The European Court of Justice has ruled that it is okay for firms to buy up keywords that relate to other companies in order to lead web users to their own websites.
This might be bad news for some firms that make it their business to buy up as many keywords as possible that relate to their brands. BP for example has been buying up barrel loads of keywords and domain names ever since its runaway oil well blowout started destroying the Gulf of Mexico.
In fact, BP has probably sponsored more links than it has friendly photo opportunities, but it is not the subject of this item. At issue here are two portable cabin firms that fell out over the web use of the term Portakabin.
Apologies if this gets confusing but Portakabin itself complained that Primakabin was making merry with the term in question, as well as some other similar looking and sounding terms - like Portacabin. Portakabin wasn't happy with this and took Primakabin to a Dutch court cabin which handed over the trademark issue to the European Court of Justice cabin.
Probably sick to death of the sight of the word cabin and its many incarnations, the court ruled that this was just fine.
In its summary, the court said that it "cannot find that the ad gives the impression that the reseller and the trade mark proprietor are economically linked, or that the ad is seriously detrimental to the reputation of that mark, merely on the basis that an advertiser uses another person's trade mark with additional wording indicating that the goods in question are being resold, such as 'used' or 'second-hand'."
The ruling cements an earlier precedent set in Google's favour when it fell out with bling luggage firm Luis Vuitton. µ
I think this may be a mistake. Although if I search for Trade-Mark then it may be okay to show me third-party resellers of Trade-Mark's products - it isn't the same thing as showing me Brand-Mark, the main competitor to Trade-Mark.
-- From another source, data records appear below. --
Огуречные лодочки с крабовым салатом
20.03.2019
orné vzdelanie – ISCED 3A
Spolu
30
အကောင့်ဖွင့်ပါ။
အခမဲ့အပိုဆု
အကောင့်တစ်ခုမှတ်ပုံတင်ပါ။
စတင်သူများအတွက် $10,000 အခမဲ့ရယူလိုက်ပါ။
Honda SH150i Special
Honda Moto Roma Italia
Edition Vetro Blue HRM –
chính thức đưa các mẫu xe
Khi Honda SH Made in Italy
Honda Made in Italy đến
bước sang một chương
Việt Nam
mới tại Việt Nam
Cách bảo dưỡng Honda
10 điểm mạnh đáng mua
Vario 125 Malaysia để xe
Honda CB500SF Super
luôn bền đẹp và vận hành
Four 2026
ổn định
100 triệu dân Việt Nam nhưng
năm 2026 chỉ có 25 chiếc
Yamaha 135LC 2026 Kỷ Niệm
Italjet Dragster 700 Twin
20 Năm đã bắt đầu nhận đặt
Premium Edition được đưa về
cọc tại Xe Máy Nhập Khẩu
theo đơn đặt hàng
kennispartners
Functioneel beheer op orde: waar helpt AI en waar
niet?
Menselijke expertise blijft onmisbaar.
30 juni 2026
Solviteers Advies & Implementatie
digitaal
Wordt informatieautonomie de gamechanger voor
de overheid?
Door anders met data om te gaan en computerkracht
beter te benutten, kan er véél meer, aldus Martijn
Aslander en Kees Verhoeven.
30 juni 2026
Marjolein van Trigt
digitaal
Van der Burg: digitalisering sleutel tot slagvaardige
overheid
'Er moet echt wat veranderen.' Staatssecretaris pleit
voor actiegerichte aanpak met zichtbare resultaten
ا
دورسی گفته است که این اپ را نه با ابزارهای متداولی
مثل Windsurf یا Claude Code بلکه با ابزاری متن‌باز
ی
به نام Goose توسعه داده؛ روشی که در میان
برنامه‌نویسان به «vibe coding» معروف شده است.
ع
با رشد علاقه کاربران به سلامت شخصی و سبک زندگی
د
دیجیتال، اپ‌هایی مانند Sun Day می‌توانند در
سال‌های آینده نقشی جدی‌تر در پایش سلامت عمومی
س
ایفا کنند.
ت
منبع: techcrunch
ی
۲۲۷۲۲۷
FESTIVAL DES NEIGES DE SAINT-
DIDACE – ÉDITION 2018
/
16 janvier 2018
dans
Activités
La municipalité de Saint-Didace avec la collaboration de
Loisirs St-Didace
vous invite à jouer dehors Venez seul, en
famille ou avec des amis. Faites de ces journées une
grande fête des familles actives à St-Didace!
I think that currently nothing much stops Brand-Mark from buying the Google, Bing, Ping, or Froyo rights to the name "Trade-Mark", when it is really meant to be somebody else's.
Incidentally, I'd guess that LUIS Vuitton is the knockoff possibly from Portugal or Spain, but in the course of substantiating that I managed to spell the second half "Vitton", which is what it sounds like anyway, plus I'm a bloke and what would be wrong is if I DID know the right spelling.